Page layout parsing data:
-*-*-

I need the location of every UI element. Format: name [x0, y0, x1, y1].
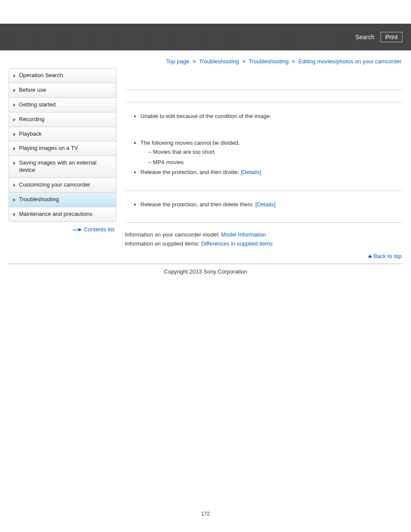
- list-item-text: Release the protection, and then divide.: [140, 169, 241, 175]
- sidebar-item-label: Recording: [19, 116, 44, 123]
- breadcrumb: Top page > Troubleshooting > Troubleshoo…: [0, 50, 411, 68]
- supplied-items-link[interactable]: Differences in supplied items: [201, 240, 273, 247]
- sidebar-item-label: Playing images on a TV: [19, 145, 78, 152]
- section-delete: Release the protection, and then delete …: [125, 191, 402, 223]
- list-item: Release the protection, and then divide.…: [140, 168, 402, 177]
- section-cannot-divide: The following movies cannot be divided. …: [125, 134, 402, 190]
- arrow-right-icon: —►: [73, 226, 82, 233]
- sidebar-item-playback[interactable]: Playback: [9, 127, 116, 142]
- main-content: Unable to edit because of the condition …: [125, 68, 402, 253]
- sidebar-item-saving-external[interactable]: Saving images with an external device: [9, 156, 116, 178]
- footer-copyright: Copyright 2013 Sony Corporation: [0, 264, 411, 288]
- caret-right-icon: [13, 213, 16, 216]
- details-link[interactable]: [Details]: [255, 201, 276, 208]
- caret-right-icon: [13, 184, 16, 187]
- caret-right-icon: [13, 118, 16, 121]
- caret-right-icon: [13, 103, 16, 107]
- sidebar-item-customizing[interactable]: Customizing your camcorder: [9, 178, 116, 193]
- sidebar-item-label: Operation Search: [19, 72, 63, 79]
- breadcrumb-top[interactable]: Top page: [166, 58, 190, 65]
- sub-list-item: MP4 movies: [148, 158, 402, 167]
- sub-list-item: Movies that are too short: [148, 148, 402, 156]
- sidebar-item-label: Getting started: [19, 101, 56, 109]
- caret-right-icon: [13, 162, 16, 165]
- search-link[interactable]: Search: [353, 32, 377, 42]
- sidebar-item-troubleshooting[interactable]: Troubleshooting: [9, 193, 116, 207]
- breadcrumb-sep: >: [242, 58, 246, 65]
- sidebar-item-label: Before use: [19, 87, 46, 94]
- triangle-up-icon: [368, 255, 372, 258]
- supplied-info-prefix: Information on supplied items:: [125, 240, 201, 247]
- sidebar-item-maintenance[interactable]: Maintenance and precautions: [9, 207, 116, 221]
- info-block: Information on your camcorder model: Mod…: [125, 223, 402, 253]
- back-to-top: Back to top: [0, 253, 411, 264]
- breadcrumb-sep: >: [193, 58, 196, 65]
- breadcrumb-current[interactable]: Editing movies/photos on your camcorder: [299, 58, 402, 65]
- details-link[interactable]: [Details]: [241, 169, 261, 175]
- model-info-prefix: Information on your camcorder model:: [125, 231, 221, 238]
- caret-right-icon: [13, 198, 16, 202]
- caret-right-icon: [13, 133, 16, 136]
- sidebar-item-operation-search[interactable]: Operation Search: [9, 68, 116, 83]
- caret-right-icon: [13, 147, 16, 150]
- sidebar-item-recording[interactable]: Recording: [9, 112, 116, 127]
- contents-list-label: Contents list: [84, 226, 115, 233]
- sidebar-item-label: Customizing your camcorder: [19, 181, 90, 189]
- sidebar-item-label: Saving images with an external device: [19, 159, 112, 174]
- breadcrumb-l1[interactable]: Troubleshooting: [199, 58, 239, 65]
- model-information-link[interactable]: Model Information: [221, 231, 266, 238]
- sidebar-item-label: Maintenance and precautions: [19, 211, 93, 218]
- caret-right-icon: [13, 89, 16, 92]
- list-item-text: The following movies cannot be divided.: [140, 140, 240, 146]
- list-item-text: Release the protection, and then delete …: [140, 201, 255, 208]
- back-to-top-label: Back to top: [374, 253, 402, 259]
- list-item: The following movies cannot be divided. …: [140, 139, 402, 167]
- sidebar-item-label: Troubleshooting: [19, 196, 59, 203]
- list-item: Unable to edit because of the condition …: [140, 112, 402, 121]
- sidebar-item-before-use[interactable]: Before use: [9, 83, 116, 98]
- caret-right-icon: [13, 74, 16, 78]
- sidebar: Operation Search Before use Getting star…: [9, 68, 116, 222]
- contents-list-row: —►Contents list: [9, 222, 116, 233]
- sidebar-item-playing-tv[interactable]: Playing images on a TV: [9, 141, 116, 156]
- sidebar-item-label: Playback: [19, 131, 42, 138]
- breadcrumb-l2[interactable]: Troubleshooting: [249, 58, 289, 65]
- print-button[interactable]: Print: [380, 32, 402, 42]
- section-unable-edit: Unable to edit because of the condition …: [125, 103, 402, 134]
- back-to-top-link[interactable]: Back to top: [368, 253, 402, 259]
- list-item: Release the protection, and then delete …: [140, 200, 402, 209]
- contents-list-link[interactable]: —►Contents list: [73, 226, 115, 233]
- sidebar-item-getting-started[interactable]: Getting started: [9, 98, 116, 112]
- header-band: Search Print: [0, 24, 411, 50]
- breadcrumb-sep: >: [292, 58, 296, 65]
- sidebar-wrap: Operation Search Before use Getting star…: [9, 68, 116, 253]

-*-*-

AIM OF THE EXERCISE ▸
Copy all the data exactly as written, but skip any picture.

EXERCISE SOLUTION ▸
I need the location of every UI element. Format: name [x0, y0, x1, y1].
- list-item-text: Release the protection, and then divide.: [140, 169, 241, 175]
- sidebar-item-label: Recording: [19, 116, 44, 123]
- breadcrumb: Top page > Troubleshooting > Troubleshoo…: [0, 50, 411, 68]
- supplied-items-link[interactable]: Differences in supplied items: [201, 240, 273, 247]
- sidebar-item-label: Playing images on a TV: [19, 145, 78, 152]
- section-delete: Release the protection, and then delete …: [125, 191, 402, 223]
- list-item: Release the protection, and then divide.…: [140, 168, 402, 177]
- section-cannot-divide: The following movies cannot be divided. …: [125, 134, 402, 190]
- arrow-right-icon: —►: [73, 226, 82, 233]
- sidebar-item-playback[interactable]: Playback: [9, 127, 116, 142]
- main-content: Unable to edit because of the condition …: [125, 68, 402, 253]
- sidebar-item-saving-external[interactable]: Saving images with an external device: [9, 156, 116, 178]
- footer-copyright: Copyright 2013 Sony Corporation: [0, 264, 411, 288]
- caret-right-icon: [13, 213, 16, 216]
- details-link[interactable]: [Details]: [255, 201, 276, 208]
- caret-right-icon: [13, 184, 16, 187]
- caret-right-icon: [13, 118, 16, 121]
- caret-right-icon: [13, 103, 16, 107]
- sidebar-item-customizing[interactable]: Customizing your camcorder: [9, 178, 116, 193]
- sidebar-item-label: Operation Search: [19, 72, 63, 79]
- breadcrumb-top[interactable]: Top page: [166, 58, 190, 65]
- sub-list-item: MP4 movies: [148, 158, 402, 167]
- sub-list-item: Movies that are too short: [148, 148, 402, 156]
- sidebar-item-label: Getting started: [19, 101, 56, 109]
- caret-right-icon: [13, 162, 16, 165]
- search-link[interactable]: Search: [353, 32, 377, 42]
- sidebar-item-troubleshooting[interactable]: Troubleshooting: [9, 193, 116, 207]
- breadcrumb-sep: >: [242, 58, 246, 65]
- sidebar-item-label: Before use: [19, 87, 46, 94]
- triangle-up-icon: [368, 255, 372, 258]
- supplied-info-prefix: Information on supplied items:: [125, 240, 201, 247]
- sidebar-item-maintenance[interactable]: Maintenance and precautions: [9, 207, 116, 221]
- info-block: Information on your camcorder model: Mod…: [125, 223, 402, 253]
- back-to-top: Back to top: [0, 253, 411, 264]
- breadcrumb-sep: >: [193, 58, 196, 65]
- breadcrumb-current[interactable]: Editing movies/photos on your camcorder: [299, 58, 402, 65]
- details-link[interactable]: [Details]: [241, 169, 261, 175]
- model-info-prefix: Information on your camcorder model:: [125, 231, 221, 238]
- caret-right-icon: [13, 198, 16, 202]
- caret-right-icon: [13, 133, 16, 136]
- sidebar-item-operation-search[interactable]: Operation Search: [9, 68, 116, 83]
- caret-right-icon: [13, 147, 16, 150]
- sidebar-item-recording[interactable]: Recording: [9, 112, 116, 127]
- contents-list-label: Contents list: [84, 226, 115, 233]
- sidebar-item-label: Customizing your camcorder: [19, 181, 90, 189]
- sidebar-item-label: Saving images with an external device: [19, 159, 112, 174]
- breadcrumb-l1[interactable]: Troubleshooting: [199, 58, 239, 65]
- model-information-link[interactable]: Model Information: [221, 231, 266, 238]
- sidebar-item-label: Maintenance and precautions: [19, 211, 93, 218]
- caret-right-icon: [13, 89, 16, 92]
- list-item-text: The following movies cannot be divided.: [140, 140, 240, 146]
- list-item-text: Release the protection, and then delete …: [140, 201, 255, 208]
- back-to-top-label: Back to top: [374, 253, 402, 259]
- list-item: The following movies cannot be divided. …: [140, 139, 402, 167]
- sidebar-item-label: Troubleshooting: [19, 196, 59, 203]
- list-item: Unable to edit because of the condition …: [140, 112, 402, 121]
- sidebar-item-before-use[interactable]: Before use: [9, 83, 116, 98]
- caret-right-icon: [13, 74, 16, 78]
- sidebar: Operation Search Before use Getting star…: [9, 68, 116, 222]
- contents-list-row: —►Contents list: [9, 222, 116, 233]
- sidebar-item-playing-tv[interactable]: Playing images on a TV: [9, 141, 116, 156]
- sidebar-item-label: Playback: [19, 131, 42, 138]
- breadcrumb-l2[interactable]: Troubleshooting: [249, 58, 289, 65]
- print-button[interactable]: Print: [380, 32, 402, 42]
- section-unable-edit: Unable to edit because of the condition …: [125, 103, 402, 134]
- back-to-top-link[interactable]: Back to top: [368, 253, 402, 259]
- list-item: Release the protection, and then delete …: [140, 200, 402, 209]
- contents-list-link[interactable]: —►Contents list: [73, 226, 115, 233]
- sidebar-item-getting-started[interactable]: Getting started: [9, 98, 116, 112]
- header-band: Search Print: [0, 24, 411, 50]
- breadcrumb-sep: >: [292, 58, 296, 65]
- sidebar-wrap: Operation Search Before use Getting star…: [9, 68, 116, 253]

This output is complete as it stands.